Polluants éternels : un avis scientifique exige une restriction européenne large des PFAS
Un rapport scientifique très attendu sur les polluants éternels (PFAS) préconise ce jeudi 26 mars 2026 une « restriction large » par l'Union européenne, sauf « exceptions ciblées », de ces substances chimiques présentes dans de nombreux objets du quotidien, pointant les risques croissants pour la population et l'environnement.
Des substances omniprésentes et persistantes
Utilisés pour leurs propriétés antiadhésives, imperméabilisantes ou leur résistance à la chaleur, les PFAS sont omniprésents dans les produits de la vie quotidienne :
- Cosmétiques
- Ustensiles de cuisine comme les poêles
- Emballages alimentaires dont les boîtes à pizza
- Vêtements imperméables
Ces substances chimiques mettent énormément de temps à se décomposer, d'où leur surnom de « polluants éternels ». La Commission européenne souhaite les interdire dans les produits de consommation courante, avec des exceptions pour des secteurs stratégiques comme le médical.
Un avis scientifique qui alerte sur les dangers
Dans ce premier avis rendu public, les experts de l'Agence européenne des produits chimiques (ECHA) concluent que les PFAS sont « nocifs » et présentent « des risques croissants ». Ces substances persistent longtemps dans l'environnement, se déplacent sur de longues distances et contaminent les eaux souterraines et les sols. Certaines provoquent de graves problèmes de santé :
- Cancers
- Troubles de la reproduction
Afin de maîtriser ces risques, de nouvelles mesures réglementaires à l'échelle de l'Union européenne sont donc nécessaires, insiste l'agence basée à Helsinki.
Un bras de fer entre industriels et environnementalistes
Les experts préconisent une « large restriction » des PFAS avec des « dérogations ciblées » quand il n'y a pas d'alternative. Mais jusqu'où aller dans l'interdiction ? C'est tout l'objet du bras de fer entre les industriels et les organisations environnementales.

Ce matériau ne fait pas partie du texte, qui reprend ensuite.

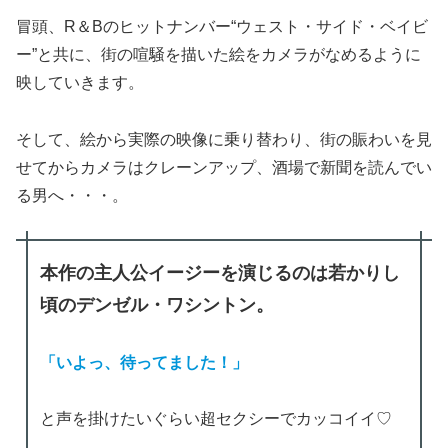
冒頭、R＆Bのヒットナンバー“ウェスト・サイド・ベイビ
ー”と共に、街の喧騒を描いた絵をカメラがなめるように
映していきます。
そして、絵から実際の映像に乗り替わり、街の賑わいを見
せてからカメラはクレーンアップ、酒場で新聞を読んでい
る男へ・・・。
本作の主人公イージーを演じるのは若かりし
頃のデンゼル・ワシントン。
「いよっ、待ってました！」
と声を掛けたいぐらい超セクシーでカッコイイ♡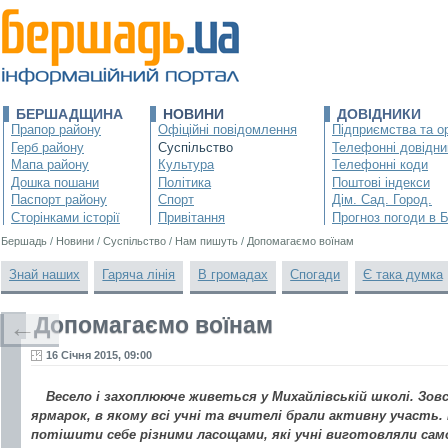
БЕРШАДЩИНА
НОВИНИ
ДОВІДНИКИ
Прапор району
Офіційні повідомлення
Підприємства та ор
Герб району
Суспільство
Телефонні довідни
Мапа району
Культура
Телефонні коди
Дошка пошани
Політика
Поштові індекси
Паспорт району
Спорт
Дім. Сад. Город.
Сторінками історії
Привітання
Прогноз погоди в 
Бершадь
/
Новини
/
Суспільство
/
Нам пишуть
/
Допомагаємо воїнам
Знай наших
Гаряча лінія
В громадах
Спогади
Є така думка
Допомагаємо воїнам
←
16 Січня 2015, 09:00
Весело і захоплююче живеться у Михайлівській школі. Зов
ярмарок, в якому всі учні та вчителі брали активну участь.
потішити себе різними ласощами, які учні виготовляли сам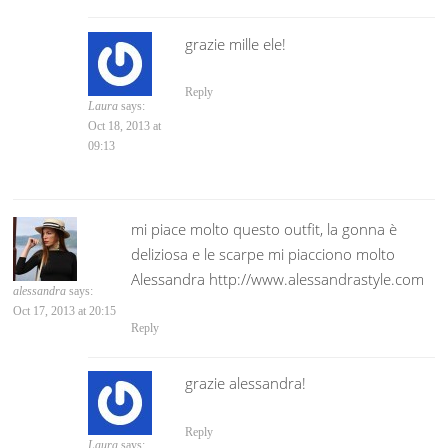
grazie mille ele!
Reply
Laura
says:
Oct 18, 2013 at
09:13
mi piace molto questo outfit, la gonna è
deliziosa e le scarpe mi piacciono molto
Alessandra http://www.alessandrastyle.com
alessandra
says:
Oct 17, 2013 at 20:15
Reply
grazie alessandra!
Reply
Laura
says: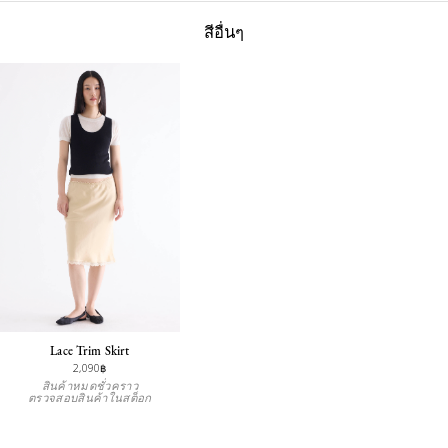
สีอื่นๆ
Lace Trim Skirt
2,090฿
สินค้าหมดชั่วคราว
ตรวจสอบสินค้าในสต็อก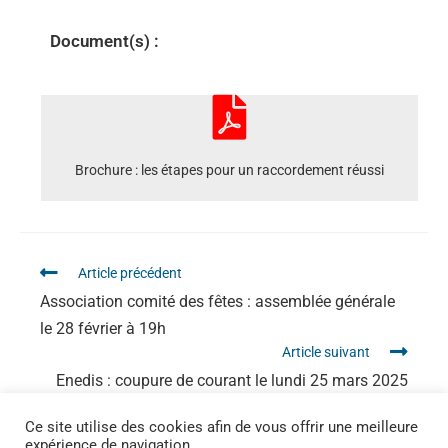
Document(s) :
Brochure : les étapes pour un raccordement réussi
Article précédent
Association comité des fêtes : assemblée générale
le 28 février à 19h
Article suivant
Enedis : coupure de courant le lundi 25 mars 2025
de 8h30 à 12h30
Ce site utilise des cookies afin de vous offrir une meilleure
expérience de navigation.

Au sein même de l'ECHA, il y a deux sons de cloche :
- Pour les experts scientifiques, une interdiction totale serait la manière la plus efficace de minimiser l'impact
- Pour les analystes socio-économiques, en l'absence d'alternatives dans certains domaines, une interdiction générale ne serait « probablement pas proportionnée »

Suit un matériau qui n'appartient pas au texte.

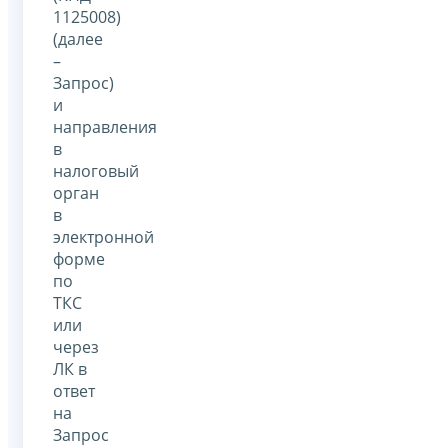
1125008)
(далее
–
Запрос)
и
направления
в
налоговый
орган
в
электронной
форме
по
ТКС
или
через
ЛК в
ответ
на
Запрос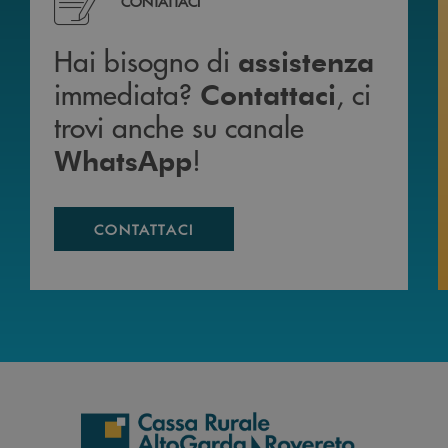
CONTATTACI
Hai bisogno di
assistenza
immediata?
, ci
Contattaci
trovi anche su canale
!
WhatsApp
CONTATTACI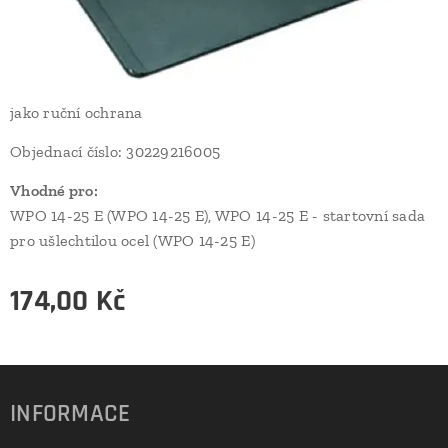
jako ruční ochrana
Objednací číslo: 30229216005
Vhodné pro:
WPO 14-25 E (WPO 14-25 E), WPO 14-25 E - startovní sada
pro ušlechtilou ocel (WPO 14-25 E)
174,00
Kč
INFORMACE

Sur cette ligne de crête, les scientifiques recommandent donc de minimiser les risques grâce à :
- Un étiquetage clair des PFAS sur les produits bénéficiant de dérogations
- Des plans de gestion spécifiques à chaque site industriel
Des actions déjà engagées en Europe et en France
Dans l'attente de la future loi, l'Union européenne a déjà agi contre certains PFAS de façon sectorielle :
- Dans l'eau potable, une directive impose depuis janvier un seuil maximum de 0,1 microgramme par litre
- Les eurodéputés ont légiféré sur les emballages alimentaires avec des concentrations maximales de PFAS à partir d'août
- Les jouets seront interdits de polluants éternels et perturbateurs endocriniens d'ici 2030
La France a pris les devants pour certains produits du quotidien. Depuis le 1er janvier, une loi interdit l'usage de certains PFAS dans :
- Les vêtements
- Les chaussures
- Les cosmétiques
- Les farts pour skis
À Bruxelles, des organisations environnementales reprochent à l'UE d'avoir tardé à légiférer, sous la pression des lobbies industriels. La commissaire européenne Jessika Roswall reconnaît des « discussions difficiles » pour les produits non destinés directement aux consommateurs.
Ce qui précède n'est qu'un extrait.